TO DO » Look below for the line containing "For every named" and the line containing "RSS feed (151, 2436)"; repeat exactly those two lines and all lines between them, and nothing else.

RECORDS SUPPLIED »
===============
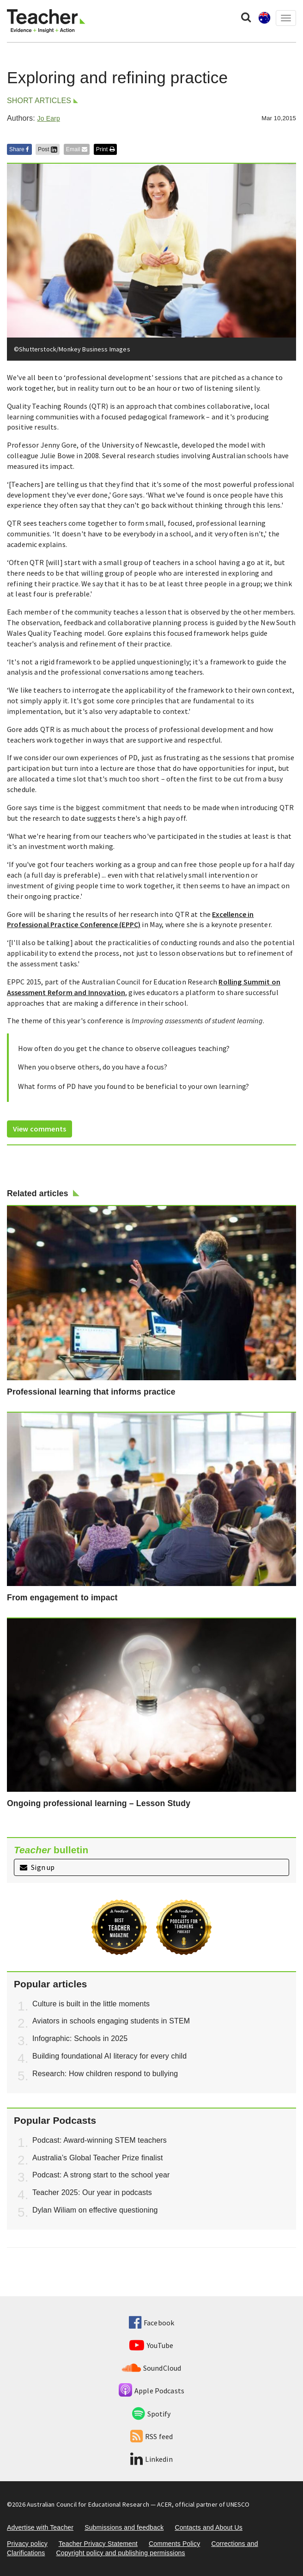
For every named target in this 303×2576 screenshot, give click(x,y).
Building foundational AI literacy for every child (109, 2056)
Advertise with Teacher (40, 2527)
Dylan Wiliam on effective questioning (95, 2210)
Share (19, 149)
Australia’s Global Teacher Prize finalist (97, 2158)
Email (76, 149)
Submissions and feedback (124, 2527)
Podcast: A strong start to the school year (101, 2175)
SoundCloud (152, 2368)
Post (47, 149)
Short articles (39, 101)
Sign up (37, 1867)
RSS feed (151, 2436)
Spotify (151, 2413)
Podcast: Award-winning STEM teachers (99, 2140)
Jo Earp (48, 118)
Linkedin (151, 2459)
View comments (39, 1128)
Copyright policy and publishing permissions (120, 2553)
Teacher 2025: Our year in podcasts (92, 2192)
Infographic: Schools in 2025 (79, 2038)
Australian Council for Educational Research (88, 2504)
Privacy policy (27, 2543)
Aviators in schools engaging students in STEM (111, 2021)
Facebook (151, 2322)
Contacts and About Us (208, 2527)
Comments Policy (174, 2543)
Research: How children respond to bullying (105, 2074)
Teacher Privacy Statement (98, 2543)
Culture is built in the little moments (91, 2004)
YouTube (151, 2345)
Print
===============
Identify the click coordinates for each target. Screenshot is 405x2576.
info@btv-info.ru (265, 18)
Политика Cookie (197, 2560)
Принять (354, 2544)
===============
ANSWER FOR THIS EXERCISE »
For every named target in this 303×2576 screenshot, give click(x,y).
Building foundational AI literacy for every child (109, 2056)
Advertise with Teacher (40, 2527)
Dylan Wiliam on effective questioning (95, 2210)
Share (19, 149)
Australia’s Global Teacher Prize finalist (97, 2158)
Email (76, 149)
Submissions and feedback (124, 2527)
Podcast: A strong start to the school year (101, 2175)
SoundCloud (152, 2368)
Post (47, 149)
Short articles (39, 101)
Sign up (37, 1867)
RSS feed (151, 2436)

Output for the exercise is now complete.